This thesis explores the diagnostic potential of cell-free Deoxyribonucleic Acid (cfDNA) fragmentation features for distinguishing cancer from non-cancer cases in a pan-cancer cohort. A total of 216 plasma-derived cfDNA samples were analyzed using targeted methylation sequencing, focusing on fragment size distributions, Fragment End Motif (FEM) frequencies, and the Motif Diversity Score (MDS). A custom bioinformatics pipeline was developed for data preprocessing, motif extraction, diversity scoring, and statistical analysis.

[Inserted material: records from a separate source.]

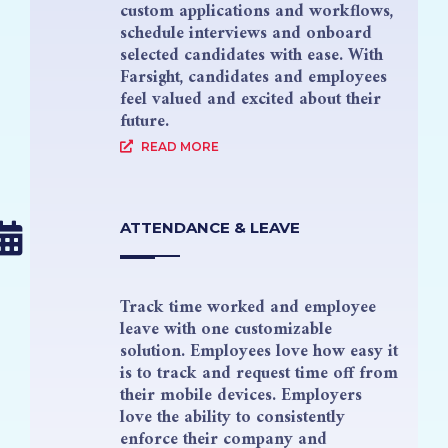
custom applications and workflows,
schedule interviews and onboard
selected candidates with ease. With
Farsight, candidates and employees
feel valued and excited about their
future.
READ MORE
ATTENDANCE & LEAVE
Track time worked and employee
leave with one customizable
solution. Employees love how easy it
is to track and request time off from
their mobile devices. Employers
love the ability to consistently
enforce their company and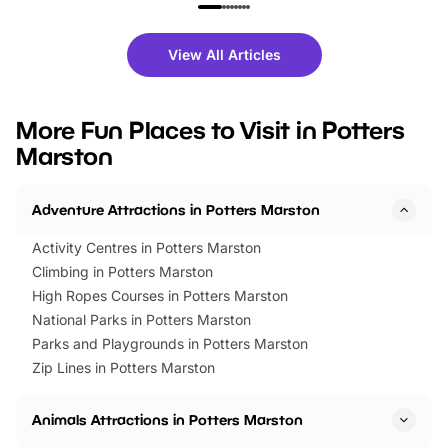
family festivals to themed trails, live
exciting character me
shows and hands-on activities,
greets. Plus, you can 
there is plenty to enjoy. Whether
fantastic 25% discoun
View All Articles
you’re planning a big day out or
tickets for a limited time
looking for budget-friendly fun,
perfect family adventur
we’ve rounded up brilliant summer
at a glance Location
More Fun Places to Visit in Potters
events to…
BeWILDerwood is locat
Marston
Horning Road,…
Adventure Attractions in Potters Marston
Activity Centres in Potters Marston
Climbing in Potters Marston
High Ropes Courses in Potters Marston
National Parks in Potters Marston
Parks and Playgrounds in Potters Marston
Zip Lines in Potters Marston
Animals Attractions in Potters Marston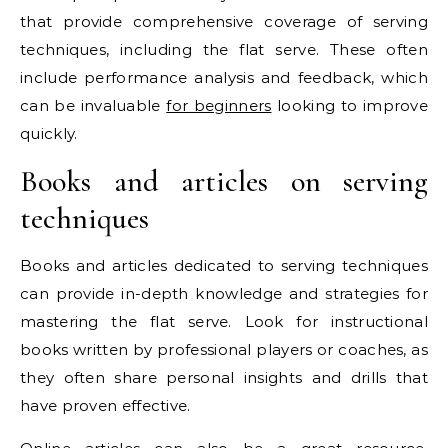
that provide comprehensive coverage of serving
techniques, including the flat serve. These often
include performance analysis and feedback, which
can be invaluable
for beginners
looking to improve
quickly.
Books and articles on serving
techniques
Books and articles dedicated to serving techniques
can provide in-depth knowledge and strategies for
mastering the flat serve. Look for instructional
books written by professional players or coaches, as
they often share personal insights and drills that
have proven effective.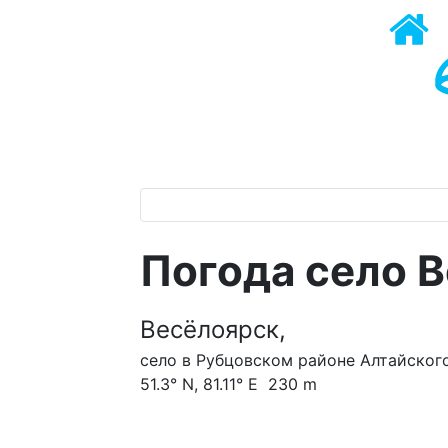
Погода село 
Весёлоярск,
село в Рубцовском районе Алтайского
51.3° N, 81.11° E 230 m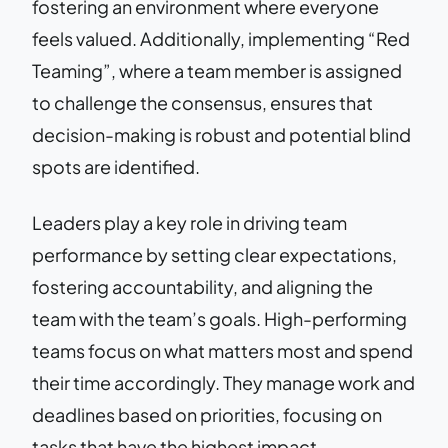
fostering an environment where everyone
feels valued. Additionally, implementing “Red
Teaming”, where a team member is assigned
to challenge the consensus, ensures that
decision-making is robust and potential blind
spots are identified.
Leaders play a key role in driving team
performance by setting clear expectations,
fostering accountability, and aligning the
team with the team’s goals. High-performing
teams focus on what matters most and spend
their time accordingly. They manage work and
deadlines based on priorities, focusing on
tasks that have the highest impact.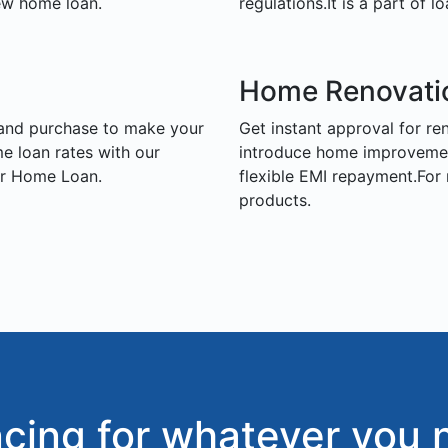
ew home loan.
regulations.It is a part of lo
Home Renovati
land purchase to make your
Get instant approval for r
 loan rates with our
introduce home improvement 
or Home Loan.
flexible EMI repayment.For
products.
ncing for whatever you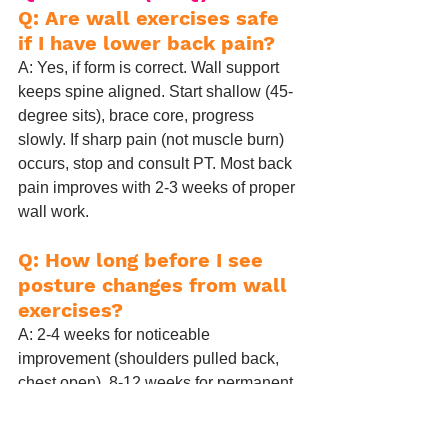
Q: Are wall exercises safe 
if I have lower back pain?
A: Yes, if form is correct. Wall support 
keeps spine aligned. Start shallow (45-
degree sits), brace core, progress 
slowly. If sharp pain (not muscle burn) 
occurs, stop and consult PT. Most back 
pain improves with 2-3 weeks of proper 
wall work.
Q: How long before I see 
posture changes from wall 
exercises?
A: 2-4 weeks for noticeable 
improvement (shoulders pulled back, 
chest open). 8-12 weeks for permanent 
postural habit shift. Consistency > 
intensity.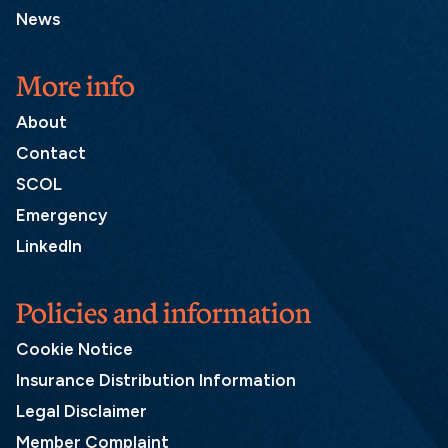
News
More info
About
Contact
SCOL
Emergency
LinkedIn
Policies and information
Cookie Notice
Insurance Distribution Information
Legal Disclaimer
Member Complaint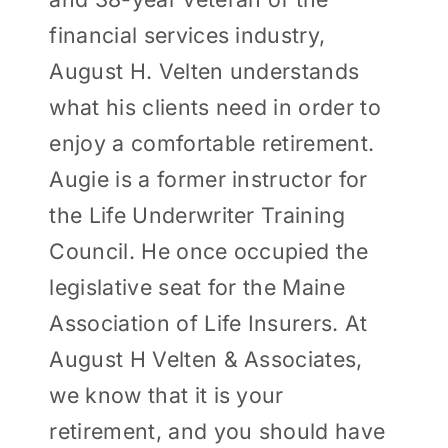
financial services industry,
August H. Velten understands
what his clients need in order to
enjoy a comfortable retirement.
Augie is a former instructor for
the Life Underwriter Training
Council. He once occupied the
legislative seat for the Maine
Association of Life Insurers. At
August H Velten & Associates,
we know that it is your
retirement, and you should have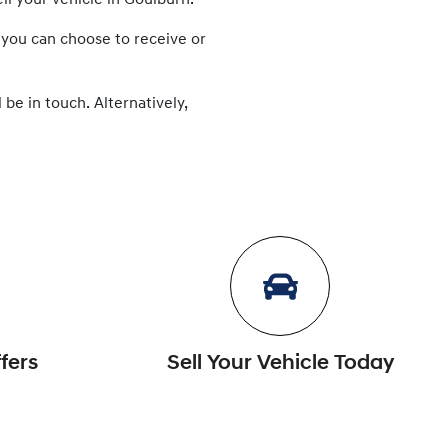
ll
your vehicle in
Goulburn
.
 you can choose to receive or
 be in touch. Alternatively,
fers
Sell Your Vehicle Today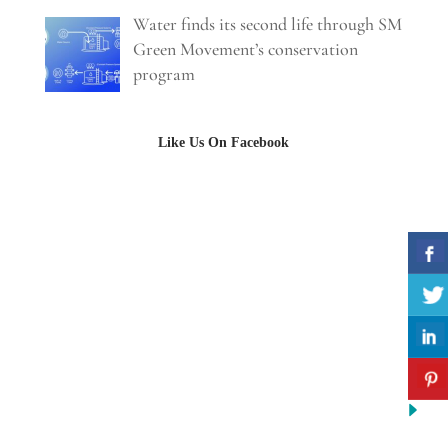
Water finds its second life through SM
Green Movement’s conservation
program
Like Us On Facebook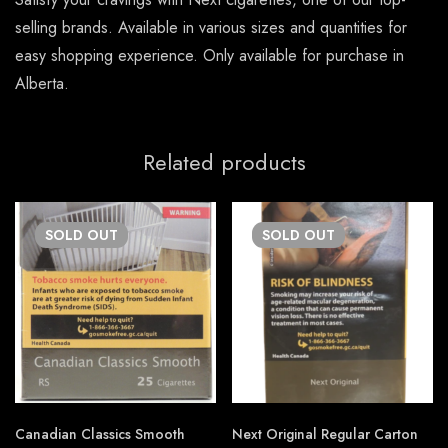
selling brands. Available in various sizes and quantities for
easy shopping experience. Only available for purchase in
Alberta.
Related products
SOLD
OUT
SOLD
OUT
Canadian Classics Smooth
Next Original Regular Carton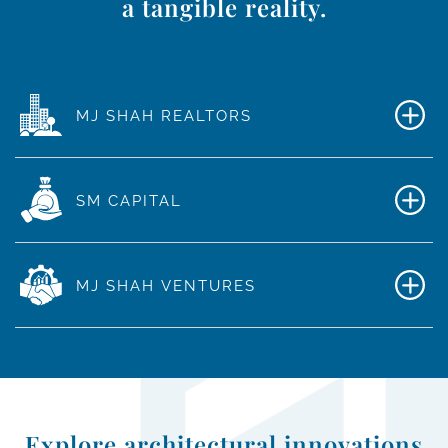
a tangible reality.
MJ SHAH REALTORS
SM CAPITAL
MJ SHAH VENTURES
Explore architectural innovations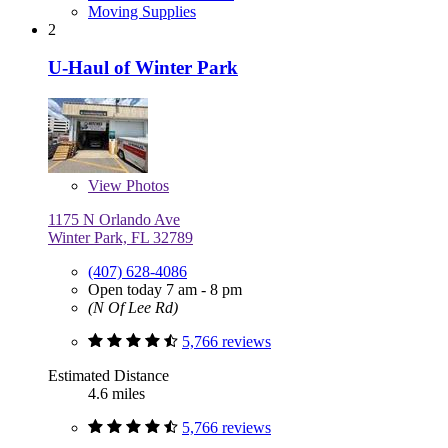
Moving Supplies
2
U-Haul of Winter Park
View
Photos
1175 N Orlando Ave
Winter Park, FL 32789
(407) 628-4086
Open today 7 am - 8 pm
(N Of Lee Rd)
5,766 reviews
Estimated Distance
4.6 miles
5,766 reviews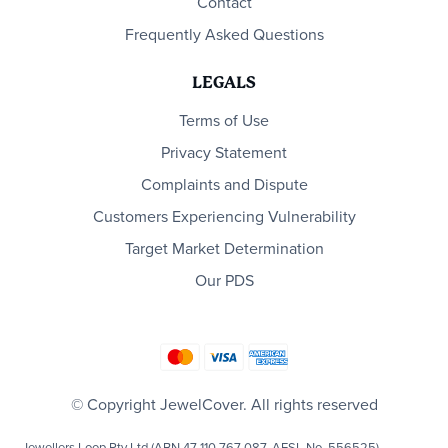
Contact
Frequently Asked Questions
LEGALS
Terms of Use
Privacy Statement
Complaints and Dispute
Customers Experiencing Vulnerability
Target Market Determination
Our PDS
© Copyright JewelCover. All rights reserved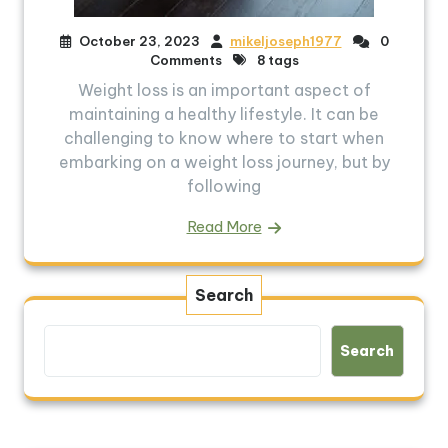
October 23, 2023
mikeljoseph1977
0
Comments
8 tags
Weight loss is an important aspect of
maintaining a healthy lifestyle. It can be
challenging to know where to start when
embarking on a weight loss journey, but by
following
Read More
Search
Search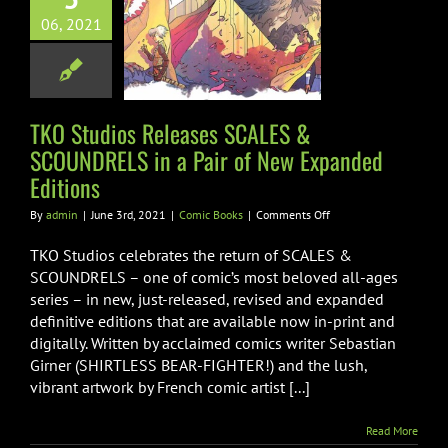
CALES &
06, 2021
NDRELS in a
ir of New
ded Editions
TKO Studios Releases SCALES &
omic Books
SCOUNDRELS in a Pair of New Expanded
Editions
on
By
admin
|
June 3rd, 2021
|
Comic Books
|
Comments Off
TKO
Studios
TKO Studios celebrates the return of SCALES &
Releases
SCOUNDRELS – one of comic’s most beloved all-ages
SCALES
series – in new, just-released, revised and expanded
&
definitive editions that are available now in-print and
SCOUNDRELS
in
digitally. Written by acclaimed comics writer Sebastian
a
Girner (SHIRTLESS BEAR-FIGHTER!) and the lush,
Pair
vibrant artwork by French comic artist [...]
of
New
Expanded
Read More
Editions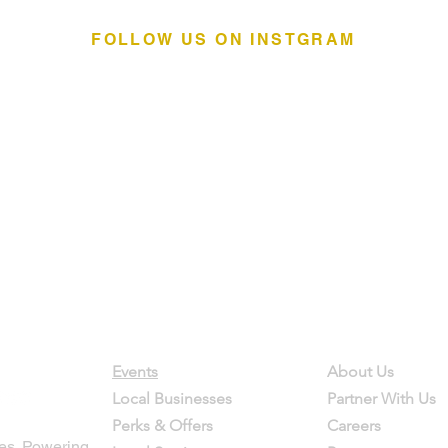
FOLLOW US ON INSTGRAM
Contact
Company
Events
About Us
Local Businesses
Partner With Us
Perks & Offers
Careers
es. Powering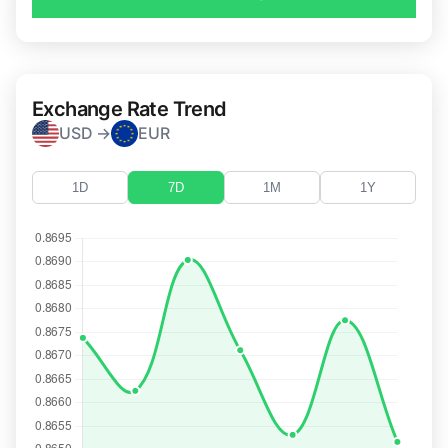
Exchange Rate Trend
USD →
EUR
1D
7D
1M
1Y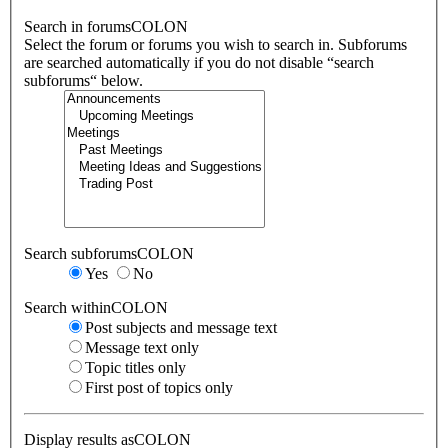
Search in forumsCOLON
Select the forum or forums you wish to search in. Subforums
are searched automatically if you do not disable “search
subforums“ below.
Search subforumsCOLON
Yes
No
Search withinCOLON
Post subjects and message text
Message text only
Topic titles only
First post of topics only
Display results asCOLON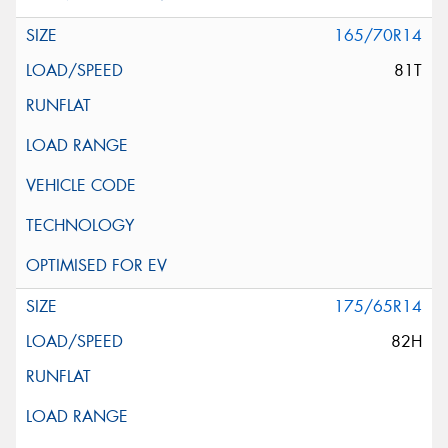
165/70R14
81T
175/65R14
82H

MDS, reflecting global fragmentation diversity, did not significantly differentiate cancer from non-cancer cases (p = 0.72). However, unsupervised clustering of FEM frequencies revealed subgroup-specific fragmentation patterns, particularly among hematopoietic and metastatic cancers. Motif-wise statistical analysis identified several 4-mer motifs, including TG-starting sequences, that were significantly depleted in cancer samples, suggesting cancer-specific fragmentation signatures. Fragment size analysis further indicated a higher proportion of short cfDNA fragments (<150 bp) in cancer patients, consistent with known tumor-associated fragmentation patterns.
These findings suggest that while MDS alone lacks diagnostic power, combining motif-specific fragmentation profiles with fragment size distributions may improve non-invasive cancer detection. Future studies should validate these results in larger, independent cohorts and investigate integrated machine learning models to enhance diagnostic performance.